When I started out teaching the kids and I say ‘teaching’ because that was exactly how I was approaching it. I had it all organised, I was ready. We would start with a check in, ‘How are you? How is everything? What would you like to do today?’ And in my mind I would have it all prepared I would be guiding them in my direction, as to what I wanted to do.
Firstly nobody really wanted a ‘check in’ it was always a bit cringey and they would sit there squirming and generally feeling awkward and uncomfortable. They wanted to move around, I wanted them to sit still. I wanted them to do stuff, to work, to get things done, they were dripping off their seats and generally curling and wiggling around the place.

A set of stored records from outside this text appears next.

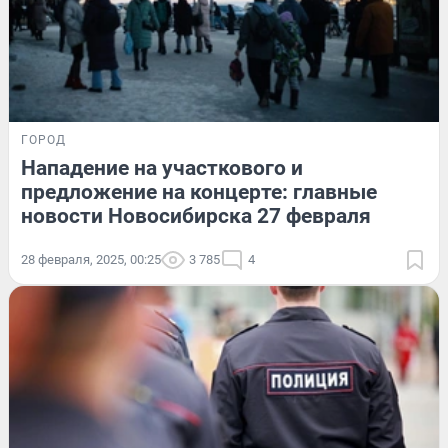
ГОРОД
Нападение на участкового и
предложение на концерте: главные
новости Новосибирска 27 февраля
28 февраля, 2025, 00:25
3 785
4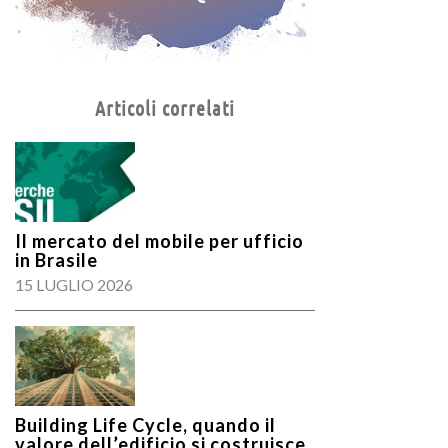
Articoli correlati
Il mercato del mobile per ufficio
in Brasile
15 LUGLIO 2026
Building Life Cycle, quando il
valore dell’edificio si costruisce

I had made a room in our house a ‘school room’, and after about a month I looked at what ‘we’ had done and realised this was not what ‘we’ had done at all really. It was what ‘I’ had done. I learnt fast that the kids weren’t that interested in putting pictures on the wall, they weren’t particularly interested in showing off what they are doing or even putting pen to paper. In fact they were not much bothered about writing in books at all, in compartmentalising subjects, in doing what children generally have to do at school.
Our kids are interested in the BIG picture. That is where the deep natural learning seems to get done. It is totally opposite to everything I have ever learnt in school.
In all my free thinking and liberal mindedness, I realised I wasn’t free at all, they were free and it was irritating me that they weren’t doing what I wanted. My controlling manner was getting deeply triggered as I realised I was wanting to control everything in a seemingly un controlling way (which is worse!)
So I stepped out, in as much as I went and had a chat with myself, as to why I was getting so stressed out and irritated. I then decided to actually really ask them what inspired them and in this way they started asking questions and exploring answers. The leaps were huge, as I stepped out of the room, they had set themselves a quest to find out ‘If Aliens Exist?’ they then moved on to the solar system, then when I came back in 40 minutes later they were all sitting around the computer fixated on star fish, watching star fish tentacles move.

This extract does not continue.